Find equation of tangent line of the function f(x)= (x-7)/(x-1) at (3,-1)

y = (x-7)/(x-1) = (x-7)(x-1)^-1

y'= (x-1) - (x-7))/(x-1)^2 = 6/(x-1)^2

y'(3) = 6/(3-1)^2 = 6/4 = 3/2

y'(3) = 3/2 = slope of the tangent line at (3,-2) y(3)= (3-7)/(3-1) = -4/2 = -2

tangent's equation is y+2 = (3/2)(x-3) in point slope form

or

y = 1.5x -6.5 in slope intercept form

The point of tangency to:

f(x)= (x-7)/(x-1)

at (3,-1) has been corrected to (3, -2), which lies on the curve y = f(x)… (3-7)/(3-1) = -4/2 = -2

With something like f(x)= (x-7)/(x-1)… the usual procedure for the derivative would be the ‘quotient’ rule… perfectly valid.

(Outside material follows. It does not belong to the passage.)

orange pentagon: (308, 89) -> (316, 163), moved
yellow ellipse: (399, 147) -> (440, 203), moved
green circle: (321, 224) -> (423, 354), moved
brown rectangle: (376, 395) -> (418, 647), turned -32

There is a completely optional shortcut here: f(x) = (x - 1 - 6)/(x - 1) = 1 - 6/(x - 1) ==>

Given that differentiating 1/(x - 1) will be almost identical to differentiating 1/x (which produces -1/x² ), we quickly see that:

f’(x) = (-6)(-1)/(x - 1)² = 6 / (x - 1)²

f’(3) = 6/2² = 3/2

Point-Slope form: y - y₁ = m(x - x₁) [**]

(y - (-2)) = (3/2)(x - 3) ==> y + 2 = (3/2)(x - 3)

Slope-Intercept form:

y + 2 = (3/2)x - 9/2 ==> y = (3/2)x - 9/2 - 4/2 ==> y = (3/2)x - 13/2

[**] For jotting something down quickly, I often like to use a modified Point-slope form (which you will sometimes see in Calculus books):

(y - y₁) / (x - x₁) = m

which may be intuitive, if only because slope ‘m’, after all, means “rise” / “run”.

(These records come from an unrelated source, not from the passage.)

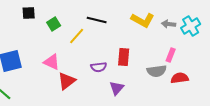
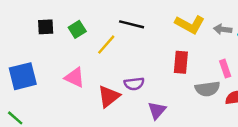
black square: (29, 13) -> (46, 27), moved
pink rectangle: (171, 55) -> (225, 69), turned -40
red rectangle: (124, 57) -> (181, 62), moved
red triangle: (67, 81) -> (109, 96), moved

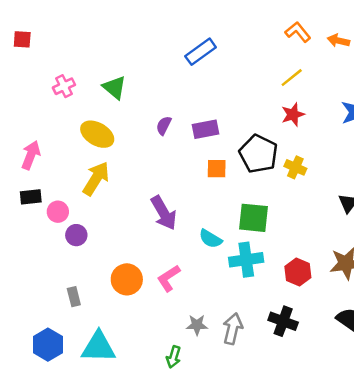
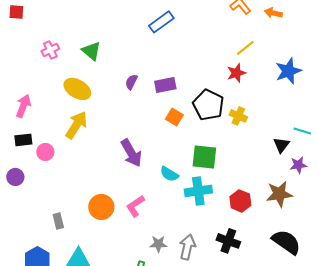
yellow line: (292, 78) -> (245, 48), moved
orange square: (217, 169) -> (174, 117), turned 30
purple circle: (76, 235) -> (15, 177), moved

Of course, if you are asked for the equation of a line in Point-slope form, the expectation is the traditional form.

First make sure the point (3, -2) is on the given function:

f(3) = (3-7)/(3-1) = -4/2 = -2 ; check

Use the quotient rule to determine the derivative. Note that the rational function has a vertical asymptote at x = 1, so the derivative will not be defined at x = 1 either.

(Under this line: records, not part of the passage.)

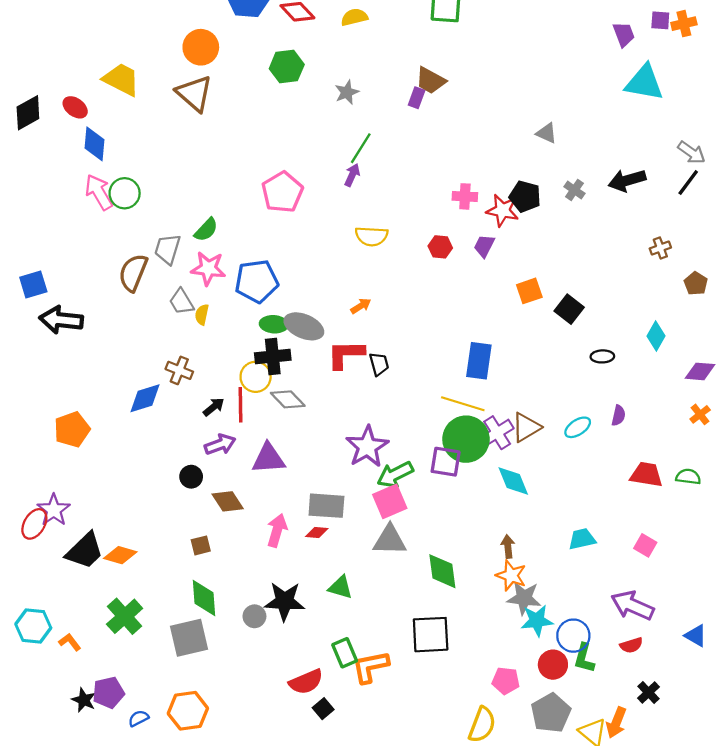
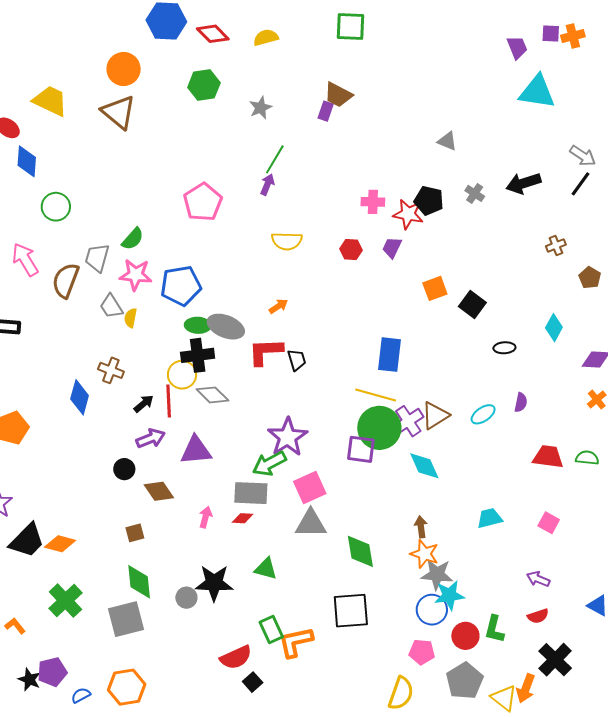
pink arrow: (99, 192) -> (25, 259), moved
blue diamond: (145, 398) -> (80, 397), turned -56
green arrow: (395, 475) -> (269, 464), moved
pink arrow: (277, 530) -> (205, 517), size x0.7
purple arrow: (632, 606) -> (538, 579), size x0.6
blue circle: (573, 636) -> (432, 610), moved
black cross: (649, 693) -> (555, 660), size x1.6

f'(x) = [(x-1)1 - (x-1)1]/(x-1)²= 6/(x-1)²

The value of the derivative at x = 3:

f'(3) = 6/(3-1)²= 6/4 = 3/2

So the equation of the tangent line using point slope:

y - (-2) = (3/2) (x - 3)

y = (3/2)x - 13/2

Visit this graph and use the moveable point to see different tangent lines along with corresponding slope. The light green dashed graph is the graph of the derivative and it is also evaluated at the x-coordinate of the moveable point to show that its y-coordinate is the slope of the tangent.

desmos.com/calculator/b6qfneslsu

Hope this makes sense!!! :)

Once you have the slope = 3/2, use y=mx+b with the slope and a point to find the b.

-2 = (3/2)^3 +b

-2 = 9/2 + b

-2 - 9/2 = -4/2 -9/2 = -13/2 = b.

The equation of the tangent line is y = (3/2)x - 13/2